Speaking at the Westminster eForum earlier today, Onwurah, who is also the co-chair of the Parliamentary Internet, Communications and Technology Forum, said that while IoT could signal the “biggest transformation in the way we live since electricity”, the government needs to take a bigger role in controlling it.
“The government has a role to play in supporting and enabling citizens to have greater control over their data and how they manage their smart homes,” she said.
“There is chaos with regard to how and why data should be shared, and it is time we developed an ethical framework to support that”.
Meanwhile, Telefónica’s machine-to-machine (M2M) managing director, David Taylor, admitted that for IoT to be “unleashed as a successful business model” there are a number of issues that need to be addressed, not least the need for mobile networks to work together.
“The IoT is going to be enabled by a range of network technologies,” he commented. “This is simply because some technologies do a better job than others.

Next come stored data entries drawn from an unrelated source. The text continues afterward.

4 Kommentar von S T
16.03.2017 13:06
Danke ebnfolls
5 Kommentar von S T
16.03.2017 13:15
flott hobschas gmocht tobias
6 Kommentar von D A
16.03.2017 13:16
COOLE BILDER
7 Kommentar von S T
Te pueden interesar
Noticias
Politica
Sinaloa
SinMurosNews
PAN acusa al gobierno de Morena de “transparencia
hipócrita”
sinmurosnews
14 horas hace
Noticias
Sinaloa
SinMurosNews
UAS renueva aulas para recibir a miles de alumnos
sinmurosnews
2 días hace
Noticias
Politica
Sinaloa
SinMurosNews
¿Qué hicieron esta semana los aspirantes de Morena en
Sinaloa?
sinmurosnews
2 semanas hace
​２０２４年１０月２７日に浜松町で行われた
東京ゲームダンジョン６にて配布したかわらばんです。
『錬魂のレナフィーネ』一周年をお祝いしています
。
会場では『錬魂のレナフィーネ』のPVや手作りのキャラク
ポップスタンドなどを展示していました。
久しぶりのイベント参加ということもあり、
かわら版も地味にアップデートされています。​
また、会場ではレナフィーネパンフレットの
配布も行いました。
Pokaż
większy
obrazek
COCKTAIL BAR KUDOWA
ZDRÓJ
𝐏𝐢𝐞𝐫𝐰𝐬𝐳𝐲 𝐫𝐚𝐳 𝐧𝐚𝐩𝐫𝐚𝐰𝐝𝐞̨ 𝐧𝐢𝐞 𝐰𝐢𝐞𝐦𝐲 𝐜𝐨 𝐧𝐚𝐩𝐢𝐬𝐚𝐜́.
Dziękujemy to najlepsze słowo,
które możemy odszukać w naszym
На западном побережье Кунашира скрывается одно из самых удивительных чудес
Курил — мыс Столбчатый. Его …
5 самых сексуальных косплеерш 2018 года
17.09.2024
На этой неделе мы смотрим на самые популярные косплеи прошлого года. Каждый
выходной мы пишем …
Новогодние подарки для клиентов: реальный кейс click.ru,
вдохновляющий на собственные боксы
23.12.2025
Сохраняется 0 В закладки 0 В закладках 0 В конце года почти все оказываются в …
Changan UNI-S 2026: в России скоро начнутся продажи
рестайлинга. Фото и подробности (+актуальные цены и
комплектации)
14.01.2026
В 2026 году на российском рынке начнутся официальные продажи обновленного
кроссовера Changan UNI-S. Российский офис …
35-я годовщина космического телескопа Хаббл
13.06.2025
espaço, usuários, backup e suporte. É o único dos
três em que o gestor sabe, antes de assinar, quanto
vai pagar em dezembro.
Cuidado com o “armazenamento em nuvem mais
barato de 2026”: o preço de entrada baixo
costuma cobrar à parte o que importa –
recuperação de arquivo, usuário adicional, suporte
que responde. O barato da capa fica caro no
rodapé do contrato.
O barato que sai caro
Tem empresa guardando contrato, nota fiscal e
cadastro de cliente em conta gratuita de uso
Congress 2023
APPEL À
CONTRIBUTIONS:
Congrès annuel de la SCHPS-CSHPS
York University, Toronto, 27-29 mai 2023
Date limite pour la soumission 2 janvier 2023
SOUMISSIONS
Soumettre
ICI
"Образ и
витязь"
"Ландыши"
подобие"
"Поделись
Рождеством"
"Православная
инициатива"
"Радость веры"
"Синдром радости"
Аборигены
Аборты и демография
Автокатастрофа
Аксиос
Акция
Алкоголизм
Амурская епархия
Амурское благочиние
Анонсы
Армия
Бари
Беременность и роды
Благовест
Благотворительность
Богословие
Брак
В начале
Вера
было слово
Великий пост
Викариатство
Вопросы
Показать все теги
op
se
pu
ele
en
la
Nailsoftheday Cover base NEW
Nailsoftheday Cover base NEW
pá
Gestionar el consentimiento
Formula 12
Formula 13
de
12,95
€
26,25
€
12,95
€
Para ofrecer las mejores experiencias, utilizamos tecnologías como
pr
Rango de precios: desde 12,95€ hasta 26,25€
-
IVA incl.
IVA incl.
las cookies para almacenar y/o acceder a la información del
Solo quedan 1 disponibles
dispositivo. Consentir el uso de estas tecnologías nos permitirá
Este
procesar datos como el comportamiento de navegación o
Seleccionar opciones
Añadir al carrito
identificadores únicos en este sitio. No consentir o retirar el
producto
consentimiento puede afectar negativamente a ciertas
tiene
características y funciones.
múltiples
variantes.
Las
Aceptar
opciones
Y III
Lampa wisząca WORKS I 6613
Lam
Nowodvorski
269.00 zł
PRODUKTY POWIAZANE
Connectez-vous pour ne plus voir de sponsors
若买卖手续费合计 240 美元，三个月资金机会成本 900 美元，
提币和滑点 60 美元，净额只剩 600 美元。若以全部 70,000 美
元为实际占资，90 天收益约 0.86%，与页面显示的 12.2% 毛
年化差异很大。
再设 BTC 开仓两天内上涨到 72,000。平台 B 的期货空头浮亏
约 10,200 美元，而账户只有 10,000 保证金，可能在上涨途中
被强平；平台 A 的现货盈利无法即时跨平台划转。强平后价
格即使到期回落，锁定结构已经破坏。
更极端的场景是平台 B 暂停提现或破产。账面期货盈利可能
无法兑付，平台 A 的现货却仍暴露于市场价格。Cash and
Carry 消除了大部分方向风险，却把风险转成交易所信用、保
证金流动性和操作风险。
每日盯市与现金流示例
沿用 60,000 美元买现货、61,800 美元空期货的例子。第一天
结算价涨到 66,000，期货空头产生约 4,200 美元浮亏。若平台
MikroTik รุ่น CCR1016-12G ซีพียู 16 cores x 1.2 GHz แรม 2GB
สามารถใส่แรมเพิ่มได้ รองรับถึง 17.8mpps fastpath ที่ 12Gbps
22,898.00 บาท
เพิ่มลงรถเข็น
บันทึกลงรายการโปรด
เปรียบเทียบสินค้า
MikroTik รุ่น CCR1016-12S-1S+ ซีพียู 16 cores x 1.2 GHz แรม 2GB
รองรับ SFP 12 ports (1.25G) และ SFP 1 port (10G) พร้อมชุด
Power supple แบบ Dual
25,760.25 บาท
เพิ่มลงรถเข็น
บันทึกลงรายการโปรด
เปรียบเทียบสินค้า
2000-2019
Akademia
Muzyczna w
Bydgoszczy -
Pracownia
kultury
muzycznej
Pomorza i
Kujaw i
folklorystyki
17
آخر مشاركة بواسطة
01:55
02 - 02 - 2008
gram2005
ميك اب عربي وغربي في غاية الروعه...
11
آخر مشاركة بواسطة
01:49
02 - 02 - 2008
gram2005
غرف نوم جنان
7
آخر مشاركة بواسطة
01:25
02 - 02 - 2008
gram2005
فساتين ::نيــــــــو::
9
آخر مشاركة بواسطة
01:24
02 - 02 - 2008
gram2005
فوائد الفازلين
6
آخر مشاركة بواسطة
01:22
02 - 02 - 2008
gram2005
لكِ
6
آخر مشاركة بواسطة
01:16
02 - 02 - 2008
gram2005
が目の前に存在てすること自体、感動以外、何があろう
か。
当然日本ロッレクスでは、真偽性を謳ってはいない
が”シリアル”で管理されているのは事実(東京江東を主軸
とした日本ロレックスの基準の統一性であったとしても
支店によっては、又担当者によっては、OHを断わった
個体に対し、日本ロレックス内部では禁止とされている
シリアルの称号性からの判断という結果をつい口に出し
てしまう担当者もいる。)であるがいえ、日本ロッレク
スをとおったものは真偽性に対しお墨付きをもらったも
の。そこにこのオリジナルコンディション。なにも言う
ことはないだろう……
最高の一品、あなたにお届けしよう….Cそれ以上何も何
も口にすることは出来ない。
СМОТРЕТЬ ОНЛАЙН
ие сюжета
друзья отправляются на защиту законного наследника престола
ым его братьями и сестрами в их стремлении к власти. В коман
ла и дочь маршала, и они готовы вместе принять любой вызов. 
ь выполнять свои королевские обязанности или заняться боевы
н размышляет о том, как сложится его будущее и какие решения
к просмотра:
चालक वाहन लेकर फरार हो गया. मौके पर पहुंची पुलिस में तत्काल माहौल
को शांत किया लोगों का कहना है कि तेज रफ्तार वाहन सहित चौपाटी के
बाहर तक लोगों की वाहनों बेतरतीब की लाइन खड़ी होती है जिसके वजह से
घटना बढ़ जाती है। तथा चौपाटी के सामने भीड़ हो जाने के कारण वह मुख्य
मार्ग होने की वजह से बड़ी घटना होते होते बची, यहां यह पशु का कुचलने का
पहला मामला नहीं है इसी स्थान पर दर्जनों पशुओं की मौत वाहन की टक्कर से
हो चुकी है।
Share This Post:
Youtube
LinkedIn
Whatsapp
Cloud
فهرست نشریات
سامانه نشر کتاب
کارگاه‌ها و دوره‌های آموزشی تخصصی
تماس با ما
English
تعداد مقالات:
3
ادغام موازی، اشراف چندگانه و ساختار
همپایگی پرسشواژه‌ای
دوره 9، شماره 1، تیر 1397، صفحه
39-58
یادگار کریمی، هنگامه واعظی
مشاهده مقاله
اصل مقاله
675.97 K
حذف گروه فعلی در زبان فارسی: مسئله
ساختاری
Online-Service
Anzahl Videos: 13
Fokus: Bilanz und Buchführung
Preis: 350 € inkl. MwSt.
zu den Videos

Some in fact are going to need multiple networks to work together”.
Taylor added that while Telefónica feels its network is already in a good position to meet the demands of M2M applications, he admitted that more will need to be done to handle the transition from M2M to IoT.
“We do recognise that we are going to have to evolve it [the network] further in order to support IoT, particularly around the latency and signal load that all of the millions of devices could put on the network.”
Telefónica is currently looking to trail RFID networks and wifi to complement its mobile networks, and is working with the University of Surrey to see how 5G could help support IoT in the future.
Towards the end of last year the network launched Thinking Things, its first IoT product, which enables mainstream consumers to connect almost any device wirelessly to the internet. It is the first step in the company’s plan towards rolling out Thinking Things Open, an ecosystem that will allow any other company to manufacture its own connected products.
On security and data privacy, Intel EMEA’s head of security Richard Curran said that the industry is in need of “modernisation” and argued that today’s security environment was “probably set up to support an industry that was around in the 90’s,” as hackers and cyber terrorists take advantage of the increasing number of so-called ‘attack surfaces’ that IoT inevitably brings.
“If you look at the growth in devices… they will be open to hackers and from that perspective we are looking at this changing threat landscape,” he said.
“Threats expand because the number of attack surfaces are expanding at a tremendous rate. What we’ve got within our industry today is a security based environment that is probably set up to, or support, a server or an industry that was around in the 90’s. We’re not prepared today to look at how we can deploy those security based solutions that actually is for IoT and that is going to become imperative.”
In its latest earnings report Intel said that IoT accounted for $2.1bn in revenue in 2014, up 19 per cent from 2013. By comparison its mobile and communications division dropped a dramatic 85 per cent year on year to $202m, generating 10 times less than Intel’s IoT group.
Telefónica’s global ad chief Daniel Rosen previously revealed to The Drum that he believed the company is poised to “power” IoT and the wearable ecosystem.